:: SOURCE MATERIAL
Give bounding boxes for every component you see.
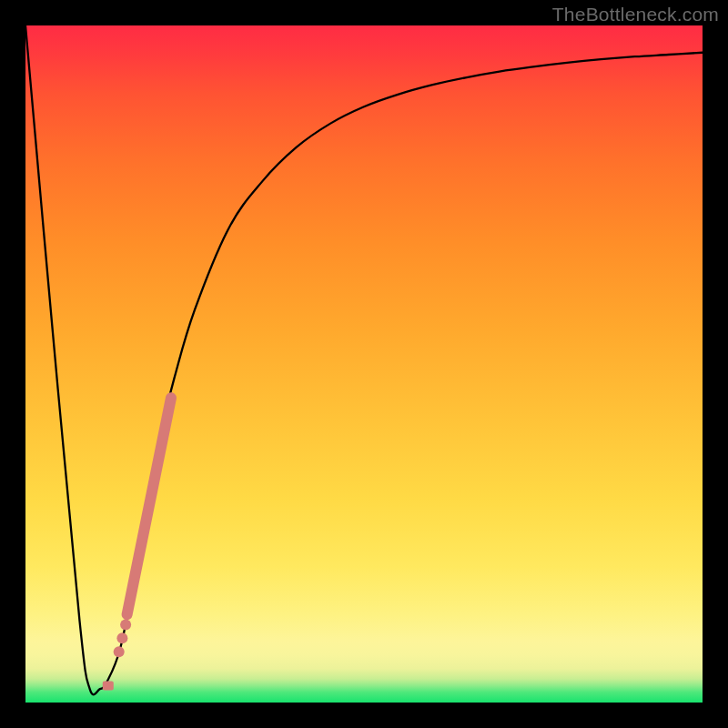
bottom-marker-rect xyxy=(103,681,114,690)
plot-area xyxy=(25,25,703,703)
highlight-dot xyxy=(114,646,125,657)
watermark-text: TheBottleneck.com xyxy=(552,4,719,25)
highlight-dot xyxy=(120,619,131,630)
highlight-range-line xyxy=(127,398,171,614)
chart-frame: TheBottleneck.com xyxy=(0,0,728,728)
highlight-dots-group xyxy=(114,619,131,657)
chart-svg xyxy=(25,25,703,703)
highlight-dot xyxy=(116,632,127,643)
::::
REQUIRED WORK ▸ Hand back the data exactly as it appears, with all pictures cut.

EXERCISE SOLUTION ▸
Give bounding boxes for every component you see.
bottom-marker-rect xyxy=(103,681,114,690)
plot-area xyxy=(25,25,703,703)
highlight-dot xyxy=(114,646,125,657)
watermark-text: TheBottleneck.com xyxy=(552,4,719,25)
highlight-dot xyxy=(120,619,131,630)
highlight-range-line xyxy=(127,398,171,614)
chart-frame: TheBottleneck.com xyxy=(0,0,728,728)
highlight-dots-group xyxy=(114,619,131,657)
chart-svg xyxy=(25,25,703,703)
highlight-dot xyxy=(116,632,127,643)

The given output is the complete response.